It's 12:40am New Year's Day, so maybe not the best time to be writing MO responses, but I loved reading everyone's encouraging answers to this question. (BTW: @Lubin: Taking algebra, with a dollop of algebraic number theory, from you was inspiring.) Anyway, my answer to the OP would be to learn lots and to work hard on problems that interest you. Don't worry so much about whether you're proving breakthrough theorems, just try as hard as you can to understand the parts of mathematics that interest you the most. (By "understand", of course, I mean get into the guts, figure out what's really going on, and prove as much as you can.) Also don't worry that you won't solve every problem (or even a majority of the problems) on which you work, and don't worry that you won't ever feel you fully understand everything about a problem; that's why there's always more to investigate. Then, after a decade or two, feel free to look back, and I think you'll find that you have made a contribution to humanity's knowledge of mathematics.

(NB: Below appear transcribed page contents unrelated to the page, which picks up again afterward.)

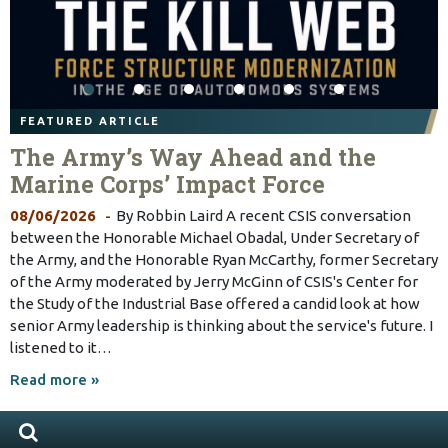
FEATURED ARTICLE
The Army’s Way Ahead and the
Marine Corps’ Impact Force
08/06/2026
By Robbin Laird A recent CSIS conversation
between the Honorable Michael Obadal, Under Secretary of
the Army, and the Honorable Ryan McCarthy, former Secretary
of the Army moderated by Jerry McGinn of CSIS's Center for
the Study of the Industrial Base offered a candid look at how
senior Army leadership is thinking about the service's future. I
listened to it…
Read more »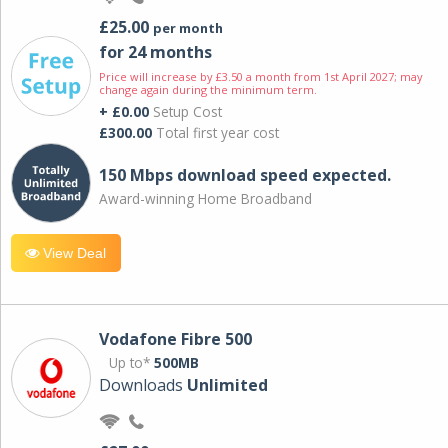
£25.00
per month
for 24 months
Price will increase by £3.50 a month from 1st April 2027; may
change again during the minimum term.
+ £0.00
Setup Cost
£300.00
Total first year cost
150 Mbps download speed expected.
Award-winning Home Broadband
View Deal
Vodafone Fibre 500
Up to*
500MB
Downloads
Unlimited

And even when you're doing research, it's hard (at least, I've found it hard) to decide on the significance of what you've done. I think the difficulty is that after working hard on a problem for a year or two and making enough progress to write a paper, one understands the problem so well that everything that one can prove seems trivial, while everything that's left undone seems hopeless. So maybe my saying "wait a decade or two" is a bit excessive, but it's definitely worth waiting a couple years before you decide on the quality of the work you've done.
Happy New Year to one and all at MO.